A. Basic causes (Box 80):

a. Vulnerability, Resources and Control: This is the first component of the basic causes. The five livelihood assets (financial, physical, human, social and natural), policies, institutions and processes, gender, and mitigating factors, all of which in relation to their potential impact on acute malnutrition, are analysed.

  • Livelihood assets – This term relates to an analysis of the five assets and their impact on Acute Malnutrition.
  • Policies, institutions and processes  – These involve an analysis of key policies, institutional actors and socio-economic and political issues related to Acute Malnutrition.
  • Gender – This causal factor takes into account gender roles at the societal, community and household levels, with attention to aspects of livelihoods pertaining to food access, utilization and nutrition, including access to water, education and health services, and their relationship to Acute Malnutrition.
  • Mitigating factors – These include factors that may have mitigating effects on Acute Malnutrition.

    b. Acute events or ongoing conditions: This second component of basic causal factors can include natural disasters (e.g. drought, flood, tsunami), socio-economic instability (e.g. volatility in staple food prices, energy or food shortages), conflict (e.g. war, civil unrest), disease (e.g. HIV/AIDS, cholera, malaria) and other events/conditions that can have an impact on Acute Malnutrition.

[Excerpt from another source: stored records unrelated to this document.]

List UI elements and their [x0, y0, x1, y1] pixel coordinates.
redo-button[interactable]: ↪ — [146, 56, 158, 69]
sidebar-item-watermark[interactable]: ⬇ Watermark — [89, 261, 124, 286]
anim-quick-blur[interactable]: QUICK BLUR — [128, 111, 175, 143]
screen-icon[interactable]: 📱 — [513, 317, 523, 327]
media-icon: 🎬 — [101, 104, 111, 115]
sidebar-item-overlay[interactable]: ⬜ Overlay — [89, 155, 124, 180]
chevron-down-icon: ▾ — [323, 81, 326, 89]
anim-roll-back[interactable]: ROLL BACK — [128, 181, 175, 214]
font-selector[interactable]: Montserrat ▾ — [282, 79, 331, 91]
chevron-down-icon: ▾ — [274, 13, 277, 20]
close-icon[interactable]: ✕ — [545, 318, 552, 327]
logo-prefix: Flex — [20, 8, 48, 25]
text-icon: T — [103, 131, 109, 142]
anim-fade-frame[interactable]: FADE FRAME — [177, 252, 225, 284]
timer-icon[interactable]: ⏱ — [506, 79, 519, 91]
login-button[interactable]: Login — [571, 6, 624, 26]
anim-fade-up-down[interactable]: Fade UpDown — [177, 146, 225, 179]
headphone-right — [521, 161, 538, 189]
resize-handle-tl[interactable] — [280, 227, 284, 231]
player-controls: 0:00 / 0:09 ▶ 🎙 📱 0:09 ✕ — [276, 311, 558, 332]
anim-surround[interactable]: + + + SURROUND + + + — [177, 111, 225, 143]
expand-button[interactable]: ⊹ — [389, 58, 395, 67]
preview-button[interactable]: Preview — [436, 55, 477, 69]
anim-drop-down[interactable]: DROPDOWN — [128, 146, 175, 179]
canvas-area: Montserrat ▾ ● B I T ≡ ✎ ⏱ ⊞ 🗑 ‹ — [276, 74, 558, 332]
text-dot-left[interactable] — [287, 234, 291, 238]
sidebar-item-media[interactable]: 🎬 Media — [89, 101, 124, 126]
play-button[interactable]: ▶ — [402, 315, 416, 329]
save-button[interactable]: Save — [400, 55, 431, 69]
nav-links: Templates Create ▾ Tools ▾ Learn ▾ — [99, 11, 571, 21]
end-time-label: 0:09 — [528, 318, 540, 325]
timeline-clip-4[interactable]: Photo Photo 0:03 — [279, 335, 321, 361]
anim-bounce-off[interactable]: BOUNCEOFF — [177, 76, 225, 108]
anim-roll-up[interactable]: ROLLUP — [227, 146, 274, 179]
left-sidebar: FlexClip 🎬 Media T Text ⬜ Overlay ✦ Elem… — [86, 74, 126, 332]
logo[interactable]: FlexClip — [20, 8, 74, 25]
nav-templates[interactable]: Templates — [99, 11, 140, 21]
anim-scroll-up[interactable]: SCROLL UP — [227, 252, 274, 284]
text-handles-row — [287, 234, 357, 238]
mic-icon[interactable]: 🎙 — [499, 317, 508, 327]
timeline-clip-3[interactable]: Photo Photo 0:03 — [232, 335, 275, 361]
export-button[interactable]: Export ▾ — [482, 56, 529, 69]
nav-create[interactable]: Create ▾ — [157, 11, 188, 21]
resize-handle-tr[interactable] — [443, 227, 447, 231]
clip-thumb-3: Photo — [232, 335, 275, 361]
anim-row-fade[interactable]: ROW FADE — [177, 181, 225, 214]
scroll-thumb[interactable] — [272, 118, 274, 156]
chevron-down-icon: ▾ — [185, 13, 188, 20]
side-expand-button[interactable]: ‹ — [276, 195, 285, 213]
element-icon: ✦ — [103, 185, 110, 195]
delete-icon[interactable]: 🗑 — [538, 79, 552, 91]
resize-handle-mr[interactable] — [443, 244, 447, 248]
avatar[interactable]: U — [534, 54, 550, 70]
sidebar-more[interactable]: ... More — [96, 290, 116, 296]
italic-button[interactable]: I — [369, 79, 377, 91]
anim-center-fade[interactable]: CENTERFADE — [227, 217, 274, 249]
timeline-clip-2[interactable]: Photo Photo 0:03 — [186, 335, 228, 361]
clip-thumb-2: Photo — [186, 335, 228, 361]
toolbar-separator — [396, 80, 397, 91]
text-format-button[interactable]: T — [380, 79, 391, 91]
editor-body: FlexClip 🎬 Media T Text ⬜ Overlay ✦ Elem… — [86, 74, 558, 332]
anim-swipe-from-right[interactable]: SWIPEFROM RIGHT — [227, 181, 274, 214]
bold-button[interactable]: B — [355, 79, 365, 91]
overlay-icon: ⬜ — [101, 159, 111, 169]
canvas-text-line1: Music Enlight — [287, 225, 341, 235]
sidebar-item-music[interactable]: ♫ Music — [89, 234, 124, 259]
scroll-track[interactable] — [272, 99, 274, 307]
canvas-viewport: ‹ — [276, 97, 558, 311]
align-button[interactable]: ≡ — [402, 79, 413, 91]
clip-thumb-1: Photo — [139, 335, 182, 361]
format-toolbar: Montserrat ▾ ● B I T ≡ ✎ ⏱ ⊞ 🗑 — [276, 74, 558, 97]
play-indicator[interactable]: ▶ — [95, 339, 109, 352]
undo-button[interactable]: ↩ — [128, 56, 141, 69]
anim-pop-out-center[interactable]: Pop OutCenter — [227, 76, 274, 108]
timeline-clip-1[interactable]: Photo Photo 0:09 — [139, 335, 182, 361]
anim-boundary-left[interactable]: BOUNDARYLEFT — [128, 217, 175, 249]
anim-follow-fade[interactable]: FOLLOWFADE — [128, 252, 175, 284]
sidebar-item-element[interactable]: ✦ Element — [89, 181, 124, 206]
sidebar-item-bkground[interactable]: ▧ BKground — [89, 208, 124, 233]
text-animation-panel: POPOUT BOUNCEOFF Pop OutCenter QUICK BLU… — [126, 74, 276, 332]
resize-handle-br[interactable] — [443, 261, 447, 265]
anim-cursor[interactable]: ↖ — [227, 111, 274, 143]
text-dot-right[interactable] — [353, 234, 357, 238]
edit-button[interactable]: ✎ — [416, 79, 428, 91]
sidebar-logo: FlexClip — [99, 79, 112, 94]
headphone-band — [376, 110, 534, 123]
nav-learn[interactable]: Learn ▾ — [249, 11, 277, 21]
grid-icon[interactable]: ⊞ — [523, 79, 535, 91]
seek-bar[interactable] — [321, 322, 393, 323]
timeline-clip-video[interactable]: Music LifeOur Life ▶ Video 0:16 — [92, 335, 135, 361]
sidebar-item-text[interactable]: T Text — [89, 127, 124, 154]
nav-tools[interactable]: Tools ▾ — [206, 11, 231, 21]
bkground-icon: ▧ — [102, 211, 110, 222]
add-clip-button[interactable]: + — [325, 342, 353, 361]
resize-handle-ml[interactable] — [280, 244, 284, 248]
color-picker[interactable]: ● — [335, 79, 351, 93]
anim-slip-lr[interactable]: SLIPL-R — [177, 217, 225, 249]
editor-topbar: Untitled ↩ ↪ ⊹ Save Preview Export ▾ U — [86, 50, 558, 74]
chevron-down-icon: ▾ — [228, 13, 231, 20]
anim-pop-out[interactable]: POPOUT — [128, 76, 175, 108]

    B. Underlying causes (Box 81)

    • Caring and feeding practices: Recognizing the importance of the care environment for mothers and children, and taking into consideration  women’s status in the family and the community,  and protection issues, IPC Acute Malnutrition analysis considers issues that affect infant and young child feeding practices, intra-household allocation of resources, and cultural beliefs and practices (including food restrictions, care habits and taboos).
    • Health services and environmental health: This refers to health and environmental factors affecting households and individuals. The analysis of health services and environmental health focuses on vaccination coverage (both routine as well as campaign), Water, Sanitation and Hygiene (WASH), health-seeking behaviour, and coverage of Acute Malnutrition treatment programmes.
    • Food security dimensions: This refers to the four dimensions that form the basis of the food security conceptual framework: availability, access, utilization and stability. Within these four broad categories, a general description of the food security context at the national, sub-national, community and household levels can be generated as applicable to the analytical framework. These dimensions determine the extent to which food is available in the area of analysis, if/how it can be accessed, how it is then utilized, and the overall consistency of these factors over time (stability).

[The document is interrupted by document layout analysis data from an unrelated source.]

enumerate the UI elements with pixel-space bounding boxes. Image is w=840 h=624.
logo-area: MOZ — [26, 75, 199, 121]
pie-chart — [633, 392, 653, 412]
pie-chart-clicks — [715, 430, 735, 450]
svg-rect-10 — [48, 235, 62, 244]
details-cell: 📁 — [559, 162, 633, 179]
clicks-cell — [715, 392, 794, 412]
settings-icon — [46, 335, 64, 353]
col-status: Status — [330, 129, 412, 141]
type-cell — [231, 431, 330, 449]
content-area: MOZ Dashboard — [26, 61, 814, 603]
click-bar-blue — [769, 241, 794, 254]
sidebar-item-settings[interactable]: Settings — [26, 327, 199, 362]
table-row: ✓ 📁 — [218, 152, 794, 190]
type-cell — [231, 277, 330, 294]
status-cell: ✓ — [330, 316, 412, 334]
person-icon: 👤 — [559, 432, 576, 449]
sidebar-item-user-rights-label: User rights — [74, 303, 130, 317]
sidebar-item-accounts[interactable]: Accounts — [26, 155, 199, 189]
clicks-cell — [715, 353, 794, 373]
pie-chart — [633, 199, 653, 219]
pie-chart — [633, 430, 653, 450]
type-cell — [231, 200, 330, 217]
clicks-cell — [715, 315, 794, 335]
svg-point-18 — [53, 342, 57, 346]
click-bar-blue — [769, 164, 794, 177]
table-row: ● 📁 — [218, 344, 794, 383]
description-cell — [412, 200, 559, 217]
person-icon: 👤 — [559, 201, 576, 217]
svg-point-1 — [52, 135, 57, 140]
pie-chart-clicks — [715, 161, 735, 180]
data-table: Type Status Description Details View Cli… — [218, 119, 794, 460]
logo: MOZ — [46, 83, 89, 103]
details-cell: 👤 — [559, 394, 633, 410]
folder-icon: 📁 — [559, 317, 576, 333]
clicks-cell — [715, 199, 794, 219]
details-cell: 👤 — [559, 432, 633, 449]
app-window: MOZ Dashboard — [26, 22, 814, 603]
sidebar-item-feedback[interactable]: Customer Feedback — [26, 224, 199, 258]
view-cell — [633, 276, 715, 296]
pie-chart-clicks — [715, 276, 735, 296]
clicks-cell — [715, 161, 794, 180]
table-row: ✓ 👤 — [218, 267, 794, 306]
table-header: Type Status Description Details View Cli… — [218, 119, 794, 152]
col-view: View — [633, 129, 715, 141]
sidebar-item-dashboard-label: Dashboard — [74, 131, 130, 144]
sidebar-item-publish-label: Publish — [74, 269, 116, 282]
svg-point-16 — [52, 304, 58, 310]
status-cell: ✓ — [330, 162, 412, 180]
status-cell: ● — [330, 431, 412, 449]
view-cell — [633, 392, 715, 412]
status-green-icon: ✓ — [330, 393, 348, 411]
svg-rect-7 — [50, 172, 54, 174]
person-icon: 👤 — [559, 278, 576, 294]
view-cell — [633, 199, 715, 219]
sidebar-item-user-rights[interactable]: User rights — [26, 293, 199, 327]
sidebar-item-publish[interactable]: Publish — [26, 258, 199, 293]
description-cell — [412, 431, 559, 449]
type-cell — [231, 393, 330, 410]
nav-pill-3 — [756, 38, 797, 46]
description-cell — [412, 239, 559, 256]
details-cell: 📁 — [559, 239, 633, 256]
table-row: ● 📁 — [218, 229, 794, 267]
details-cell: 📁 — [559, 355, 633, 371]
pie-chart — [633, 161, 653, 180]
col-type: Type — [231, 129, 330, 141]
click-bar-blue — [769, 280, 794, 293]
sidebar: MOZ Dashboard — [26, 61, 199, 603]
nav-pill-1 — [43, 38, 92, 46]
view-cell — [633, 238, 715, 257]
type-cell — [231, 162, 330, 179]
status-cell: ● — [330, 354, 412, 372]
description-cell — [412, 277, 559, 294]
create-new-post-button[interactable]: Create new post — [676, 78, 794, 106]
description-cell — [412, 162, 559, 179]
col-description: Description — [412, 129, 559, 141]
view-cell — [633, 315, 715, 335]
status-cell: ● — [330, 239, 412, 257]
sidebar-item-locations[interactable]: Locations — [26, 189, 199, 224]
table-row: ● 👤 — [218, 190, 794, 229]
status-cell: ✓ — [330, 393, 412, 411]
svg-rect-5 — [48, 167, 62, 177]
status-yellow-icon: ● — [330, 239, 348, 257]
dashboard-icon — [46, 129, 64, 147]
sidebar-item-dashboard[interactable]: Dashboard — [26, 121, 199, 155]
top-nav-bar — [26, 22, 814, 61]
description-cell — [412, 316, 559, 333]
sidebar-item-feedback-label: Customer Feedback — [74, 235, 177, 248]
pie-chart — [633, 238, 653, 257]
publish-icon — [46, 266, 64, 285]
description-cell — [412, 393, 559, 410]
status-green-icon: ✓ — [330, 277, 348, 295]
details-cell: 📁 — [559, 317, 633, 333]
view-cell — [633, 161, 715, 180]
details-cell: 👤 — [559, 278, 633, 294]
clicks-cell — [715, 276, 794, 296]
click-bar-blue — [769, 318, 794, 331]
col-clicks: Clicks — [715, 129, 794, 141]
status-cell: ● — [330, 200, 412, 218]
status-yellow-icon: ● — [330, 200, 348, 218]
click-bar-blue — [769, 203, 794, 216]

    C. Immediate causes (Box 82)

    • Health status: The analysis of health status considers the main childhood illnesses according to the Integrated Management of Childhood Illnesses, such as malaria, diarrhoea, pneumonia, measles, and HIV/AIDS, because they directly contribute to Acute Malnutrition (Box 82). Other context-specific diseases (e.g. dengue) that affect Acute Malnutrition as well as disease outbreaks are also taken into account in the analysis
    • Food consumption: Both the quality and quantity of food consumed by children are considered under food consumption. Additionally, breastfeeding is considered because breast milk continues to be a main source of food for children of 6–23 months. It is recognized that having adequate food security at the household level may not always guarantee adequate food consumption by children – i.e. behavioural and cultural norms and taboos all come into play with regard to child feeding


    The result of the interaction of between dietary intake and health status will directly affect the nutritional status of a child; if there is inadequate consumption and/or health status, the child is likely to become acutely malnourished (Box 83). Furthermore, it is recognized that Acute Malnutrition may also lead to mortality, which is a higher-level outcome.